BEGIN DATA FOR PROCESSING

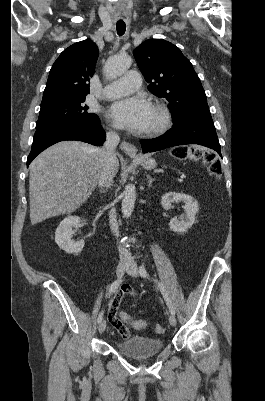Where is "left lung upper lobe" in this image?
<instances>
[{
	"label": "left lung upper lobe",
	"instance_id": "left-lung-upper-lobe-1",
	"mask_svg": "<svg viewBox=\"0 0 265 401\" xmlns=\"http://www.w3.org/2000/svg\"><path fill=\"white\" fill-rule=\"evenodd\" d=\"M148 90L168 102L174 122L210 114L200 79L181 50L163 39H150L133 51Z\"/></svg>",
	"mask_w": 265,
	"mask_h": 401
}]
</instances>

END DATA FOR PROCESSING

• **WHAT IS NEEDED**
Return the listing verbatim; pictures are not part of the copy.

• **RESPONSE TO THE EXERCISE**
Where is "left lung upper lobe" in this image?
<instances>
[{
	"label": "left lung upper lobe",
	"instance_id": "left-lung-upper-lobe-1",
	"mask_svg": "<svg viewBox=\"0 0 265 401\" xmlns=\"http://www.w3.org/2000/svg\"><path fill=\"white\" fill-rule=\"evenodd\" d=\"M148 90L168 102L174 122L210 114L200 79L181 50L163 39H150L133 51Z\"/></svg>",
	"mask_w": 265,
	"mask_h": 401
}]
</instances>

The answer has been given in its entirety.